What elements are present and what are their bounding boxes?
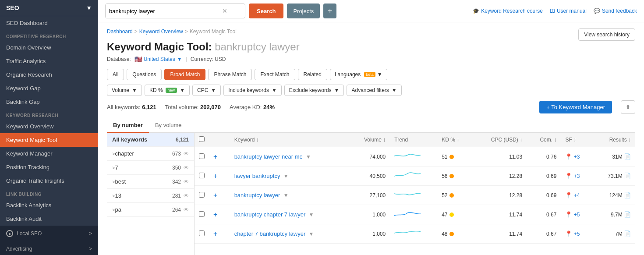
keyword-dropdown-icon[interactable]: ▼ xyxy=(306,154,311,160)
match-related-button[interactable]: Related xyxy=(298,69,327,80)
keyword-research-course-link[interactable]: 🎓 Keyword Research course xyxy=(473,8,543,14)
sidebar-item-keyword-gap[interactable]: Keyword Gap xyxy=(0,81,98,95)
keyword-link[interactable]: bankruptcy lawyer near me xyxy=(234,153,303,160)
chevron-down-icon: ▼ xyxy=(377,71,382,78)
sidebar-item-backlink-audit[interactable]: Backlink Audit xyxy=(0,212,98,226)
keyword-link[interactable]: bankruptcy lawyer xyxy=(234,192,280,198)
eye-icon[interactable]: 👁 xyxy=(184,179,189,185)
th-kd[interactable]: KD % ↕ xyxy=(437,133,473,147)
sidebar-item-advertising[interactable]: Advertising > xyxy=(0,241,98,255)
sidebar-item-organic-traffic-insights[interactable]: Organic Traffic Insights xyxy=(0,174,98,188)
sidebar-seo-header[interactable]: SEO ▼ xyxy=(0,0,98,16)
clear-search-button[interactable]: ✕ xyxy=(219,7,230,14)
all-keywords-count: 6,121 xyxy=(176,137,189,143)
match-broad-button[interactable]: Broad Match xyxy=(164,69,205,80)
country-selector[interactable]: 🇺🇸 United States ▼ xyxy=(134,56,182,63)
add-keyword-icon[interactable]: + xyxy=(213,230,217,237)
keyword-link[interactable]: lawyer bankruptcy xyxy=(234,173,280,179)
currency-label: Currency: USD xyxy=(191,56,226,62)
row-results: 124M 📄 xyxy=(592,186,635,205)
sidebar-item-seo-dashboard[interactable]: SEO Dashboard xyxy=(0,16,98,30)
comment-icon: 💬 xyxy=(594,8,600,14)
match-all-button[interactable]: All xyxy=(107,69,124,80)
add-keyword-icon[interactable]: + xyxy=(213,172,217,180)
view-search-history-button[interactable]: View search history xyxy=(578,28,635,41)
row-checkbox[interactable] xyxy=(199,192,205,198)
keyword-link[interactable]: bankruptcy chapter 7 lawyer xyxy=(234,211,306,218)
projects-button[interactable]: Projects xyxy=(287,4,320,18)
sidebar-item-position-tracking[interactable]: Position Tracking xyxy=(0,160,98,174)
left-panel-header[interactable]: All keywords 6,121 xyxy=(107,133,194,147)
keyword-link[interactable]: chapter 7 bankruptcy lawyer xyxy=(234,230,306,237)
select-all-checkbox[interactable] xyxy=(199,136,205,142)
tab-by-volume[interactable]: By volume xyxy=(149,118,188,133)
export-button[interactable]: ⇧ xyxy=(621,100,635,114)
sidebar-item-keyword-overview[interactable]: Keyword Overview xyxy=(0,120,98,133)
include-keywords-button[interactable]: Include keywords ▼ xyxy=(223,85,282,96)
advanced-filters-button[interactable]: Advanced filters ▼ xyxy=(347,85,401,96)
search-input[interactable] xyxy=(106,4,219,18)
sidebar-item-label: Domain Overview xyxy=(6,44,51,51)
user-manual-link[interactable]: 🕮 User manual xyxy=(550,8,587,14)
search-button[interactable]: Search xyxy=(249,4,283,18)
match-phrase-button[interactable]: Phrase Match xyxy=(208,69,252,80)
left-panel-item-chapter[interactable]: > chapter 673 👁 xyxy=(107,147,194,161)
cpc-filter-button[interactable]: CPC ▼ xyxy=(192,85,221,96)
add-keyword-icon[interactable]: + xyxy=(213,191,217,199)
add-keyword-icon[interactable]: + xyxy=(213,153,217,160)
th-sf[interactable]: SF ↕ xyxy=(561,133,592,147)
th-cpc[interactable]: CPC (USD) ↕ xyxy=(473,133,527,147)
title-prefix: Keyword Magic Tool: xyxy=(107,41,212,53)
to-keyword-manager-button[interactable]: + To Keyword Manager xyxy=(539,101,612,113)
th-keyword[interactable]: Keyword ↕ xyxy=(230,133,349,147)
trend-chart xyxy=(394,151,421,161)
keyword-dropdown-icon[interactable]: ▼ xyxy=(283,173,289,179)
table-row: + bankruptcy lawyer near me ▼ 74,000 51 … xyxy=(195,147,635,166)
database-label: Database: xyxy=(107,56,131,62)
match-questions-button[interactable]: Questions xyxy=(127,69,162,80)
sidebar-item-backlink-gap[interactable]: Backlink Gap xyxy=(0,95,98,109)
sidebar-item-domain-overview[interactable]: Domain Overview xyxy=(0,41,98,54)
th-results[interactable]: Results ↕ xyxy=(592,133,635,147)
send-feedback-link[interactable]: 💬 Send feedback xyxy=(594,8,637,14)
eye-icon[interactable]: 👁 xyxy=(184,151,189,157)
row-add-cell: + xyxy=(209,205,230,224)
keyword-dropdown-icon[interactable]: ▼ xyxy=(309,212,314,218)
left-panel-item-best[interactable]: > best 342 👁 xyxy=(107,175,194,189)
row-checkbox[interactable] xyxy=(199,173,205,178)
breadcrumb-current: Keyword Magic Tool xyxy=(190,28,237,35)
kd-filter-button[interactable]: KD % new ▼ xyxy=(145,85,190,96)
row-checkbox[interactable] xyxy=(199,153,205,159)
keyword-dropdown-icon[interactable]: ▼ xyxy=(283,192,289,198)
row-checkbox[interactable] xyxy=(199,230,205,236)
average-kd-stat: Average KD: 24% xyxy=(230,104,275,110)
add-keyword-icon[interactable]: + xyxy=(213,211,217,218)
languages-button[interactable]: Languages beta ▼ xyxy=(330,69,387,80)
row-checkbox[interactable] xyxy=(199,211,205,217)
exclude-keywords-button[interactable]: Exclude keywords ▼ xyxy=(284,85,344,96)
sidebar: SEO ▼ SEO Dashboard COMPETITIVE RESEARCH… xyxy=(0,0,98,255)
th-com[interactable]: Com. ↕ xyxy=(527,133,561,147)
eye-icon[interactable]: 👁 xyxy=(184,193,189,199)
sidebar-item-keyword-manager[interactable]: Keyword Manager xyxy=(0,147,98,160)
trend-chart xyxy=(394,228,421,238)
dropdown-filter-row: Volume ▼ KD % new ▼ CPC ▼ Include keywor… xyxy=(107,85,635,96)
eye-icon[interactable]: 👁 xyxy=(184,165,189,171)
sidebar-item-organic-research[interactable]: Organic Research xyxy=(0,68,98,81)
sidebar-item-local-seo[interactable]: ● Local SEO > xyxy=(0,226,98,241)
sidebar-item-traffic-analytics[interactable]: Traffic Analytics xyxy=(0,54,98,68)
left-panel-item-pa[interactable]: > pa 264 👁 xyxy=(107,203,194,217)
eye-icon[interactable]: 👁 xyxy=(184,207,189,213)
th-volume[interactable]: Volume ↕ xyxy=(349,133,390,147)
breadcrumb-dashboard[interactable]: Dashboard xyxy=(107,28,133,35)
tab-by-number[interactable]: By number xyxy=(107,118,149,133)
match-exact-button[interactable]: Exact Match xyxy=(255,69,295,80)
volume-filter-button[interactable]: Volume ▼ xyxy=(107,85,142,96)
add-button[interactable]: + xyxy=(323,4,336,18)
left-panel-item-13[interactable]: > 13 281 👁 xyxy=(107,189,194,203)
sidebar-item-keyword-magic-tool[interactable]: Keyword Magic Tool xyxy=(0,133,98,147)
keyword-dropdown-icon[interactable]: ▼ xyxy=(309,231,314,237)
left-panel-item-7[interactable]: > 7 350 👁 xyxy=(107,161,194,175)
sidebar-item-backlink-analytics[interactable]: Backlink Analytics xyxy=(0,198,98,212)
breadcrumb-keyword-overview[interactable]: Keyword Overview xyxy=(139,28,183,35)
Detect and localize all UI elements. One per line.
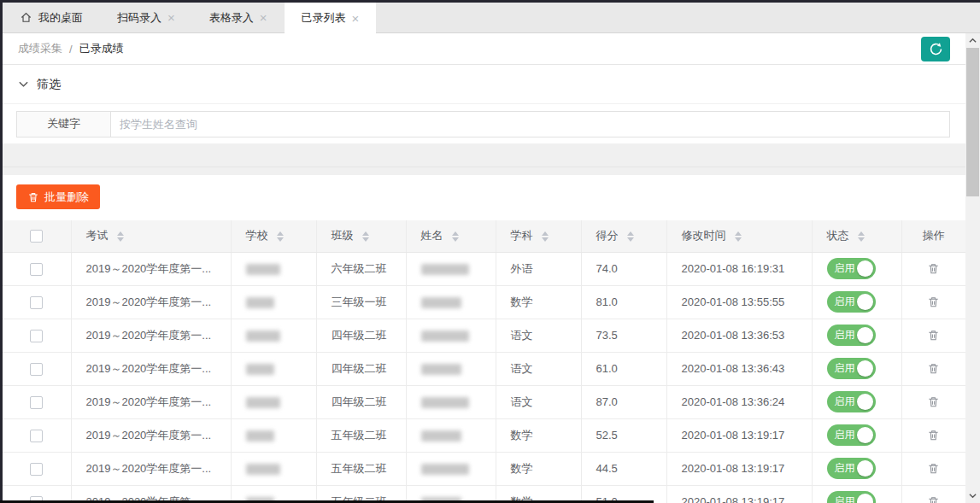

###

For each line of the data that has the word "panel", report that line.

left-panel-header[interactable]: All keywords 6,121 xyxy=(107,133,194,147)
left-panel-item-chapter[interactable]: > chapter 673 👁 xyxy=(107,147,194,161)
left-panel-item-best[interactable]: > best 342 👁 xyxy=(107,175,194,189)
left-panel-item-pa[interactable]: > pa 264 👁 xyxy=(107,203,194,217)
left-panel-item-13[interactable]: > 13 281 👁 xyxy=(107,189,194,203)
left-panel-item-7[interactable]: > 7 350 👁 xyxy=(107,161,194,175)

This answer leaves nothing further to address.